I want to show uniform convergence of $\sum_{k=1}^{\infty} x^k e^{-kx}$ where $x \in [0,\infty)$. I am not sure how to demonstrate this since any avenues I have pursued have not worked. Does the Weierstrass M-test work for this, or should I be using something else?
I know the M-test works for just the $e^{-kx}$ portion, but I can't figure out how this will work for the whole.
You should be able to proceed by showing the function $f(x) = x^k*e^{-kx}$ is bounded. This is the M-test for uniform continuity.
So, we want to show there exists $M>0$ such that $|x^k*e^{-kx}| < M$ for all $x \in [0, \infty]$ and all $k \in [1, \infty]$. For finite $x$, this seems plausible.

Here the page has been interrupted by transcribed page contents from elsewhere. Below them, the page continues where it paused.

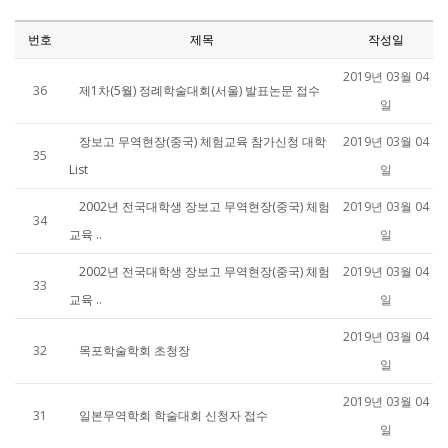
번호
제목
작성일
2019년 03월 04
36
제1차(5월) 정례학술대회(서울) 발표논문 접수
일
장보고 무역현장(중국) 체험교육 참가신청 대학
2019년 03월 04
35
List
일
2002년 전국대학생 장보고 무역현장(중국) 체험
2019년 03월 04
34
교육 ..
일
2002년 전국대학생 장보고 무역현장(중국) 체험
2019년 03월 04
33
교육 ..
일
2019년 03월 04
32
목포학술학회 초청장
일
2019년 03월 04
31
일본무역학회 학술대회 신청자 접수
일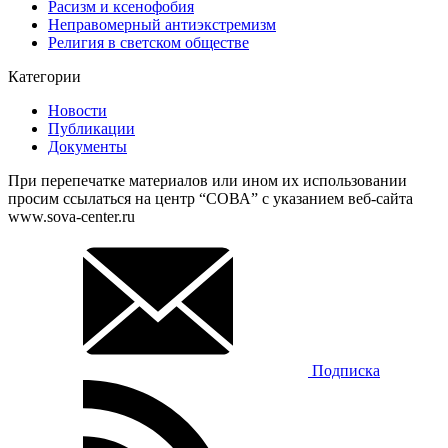
Расизм и ксенофобия
Неправомерный антиэкстремизм
Религия в светском обществе
Категории
Новости
Публикации
Документы
При перепечатке материалов или ином их использовании
просим ссылаться на центр “СОВА” с указанием веб-сайта
www.sova-center.ru
Подписка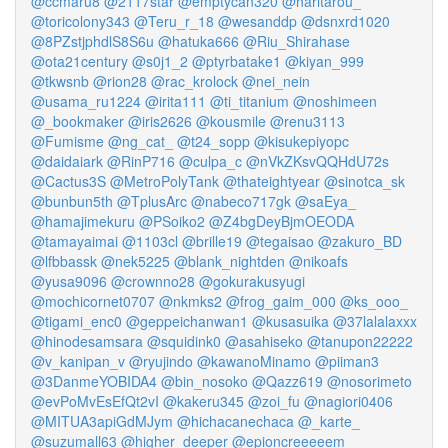
@ccmaru8
@2117star
@emptycan320
@haritarou_
@toricolony343
@Teru_r_18
@wesanddp
@dsnxrd1020
@8PZstjphdlS8S6u
@hatuka666
@Riu_Shirahase
@ota21century
@s0j1_2
@ptyrbatake1
@kiyan_999
@tkwsnb
@rion28
@rac_krolock
@nei_nein
@usama_ru1224
@irita111
@ti_titanium
@noshimeen
@_bookmaker
@iris2626
@kousmile
@renu3113
@Fumisme
@ng_cat_
@t24_sopp
@kisukepiyopc
@daidaiark
@RinP716
@culpa_c
@nVkZKsvQQHdU72s
@Cactus3S
@MetroPolyTank
@thateightyear
@sinotca_sk
@bunbun5th
@TplusArc
@nabeco717gk
@saEya_
@hamajimekuru
@PSoiko2
@Z4bgDeyBjmOEODA
@tamayaimai
@1103cl
@brille19
@tegaisao
@zakuro_BD
@lfbbassk
@nek5225
@blank_nightden
@nikoafs
@yusa9096
@crownno28
@gokurakusyugi
@mochicornet0707
@nkmks2
@frog_gaim_000
@ks_ooo_
@tigami_enc0
@geppeichanwan1
@kusasuika
@37lalalaxxx
@hinodesamsara
@squidink0
@asahiseko
@tanupon22222
@v_kanipan_v
@ryujindo
@kawanoMinamo
@piiman3
@3DanmeYOBIDA4
@bin_nosoko
@Qazz619
@nosorimeto
@evPoMvEsEfQt2vI
@kakeru345
@zoi_fu
@nagiori0406
@MITUA3apiGdMJym
@hichacanechaca
@_karte_
@suzumall63
@higher_deeper
@epioncreeeeem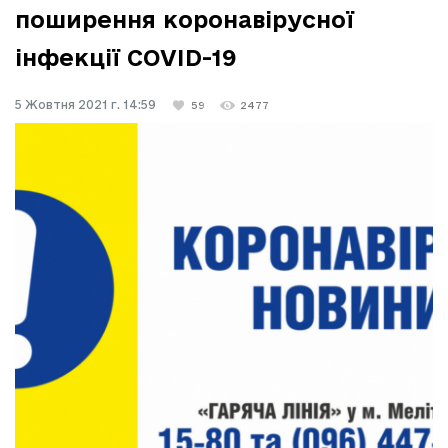
поширення коронавірусної
інфекції COVID-19
5 Жовтня 2021 г. 14:59
59
2477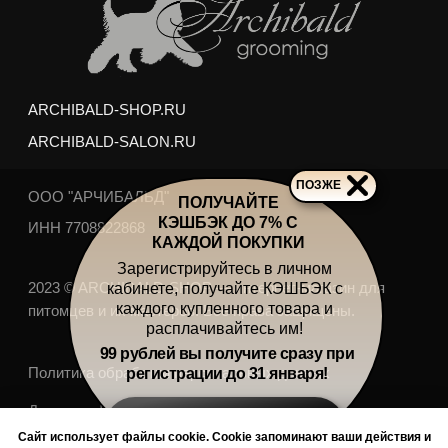
м. Аэропорт,
ул. Усиевича 17
м. пр. Вернадского,
пр. Вернадского 27/1
Груминг выполняется опытными стажерами
Академии Груминга Арчибальд, и может занять на
50% больше обычного времени, но
РЕЗУЛЬТАТ НЕ БУДЕТ ОТЛИЧАТЬСЯ
ОТ РАБОТЫ ПРОФ. ГРУМЕРА
ПОЗЖЕ
Отзывы наших клиентов-
ПОЛУЧАЙТЕ
моделей о груминге
КЭШБЭК ДО 7% С
КАЖДОЙ ПОКУПКИ
Зарегистрируйтесь в личном
кабинете, получайте КЭШБЭК с
каждого купленного товара и
расплачивайтесь им!
99 рублей вы получите сразу при
регистрации до 31 января!
ЗАРЕГИСТРИРОВАТЬСЯ
Сайт использует файлы cookie. Cookie запоминают ваши действия и
По любым дополнительным вопросам обращайтесь по тел:
И ПОЛУЧАТЬ КЭШБЭК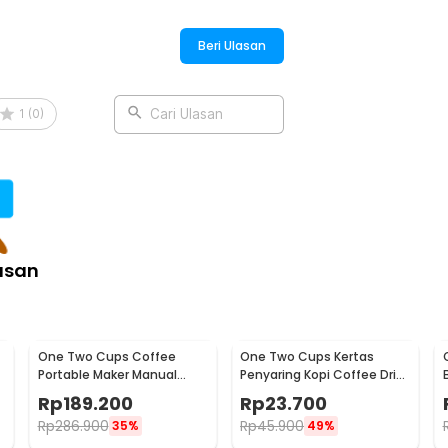
Beri Ulasan
1
(
0
)
Cari Ulasan
asan
One Two Cups Coffee
One Two Cups Kertas
Portable Maker Manual
Penyaring Kopi Coffee Drip
Hand Press Espresso 300ml
Bag Paper Filter 50PCS -
Rp
189.200
Rp
23.700
- T35066
T111
Rp
286.900
Rp
45.900
35%
49%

Let's first consider what happens as $x \rightarrow \infty$.
$\displaystyle \lim_{x \rightarrow \infty}x^k*e^{-kx} $ = $\displaystyle \lim_{x \rightarrow \infty}\frac{x^k}{e^{kx}}$.
Now we can use L'Hopital's rule $k$ times, and we're left with $\displaystyle \lim_{x \rightarrow \infty}\frac{1}{e^{x}} = 0$.
It ended up not even mattering what happened to $k$ in that limit.
What matters is the function values become very small as x becomes very large, so even as we sum k to infinity, we're ultimately shrinking our finite sums down, so the infinite sum converges.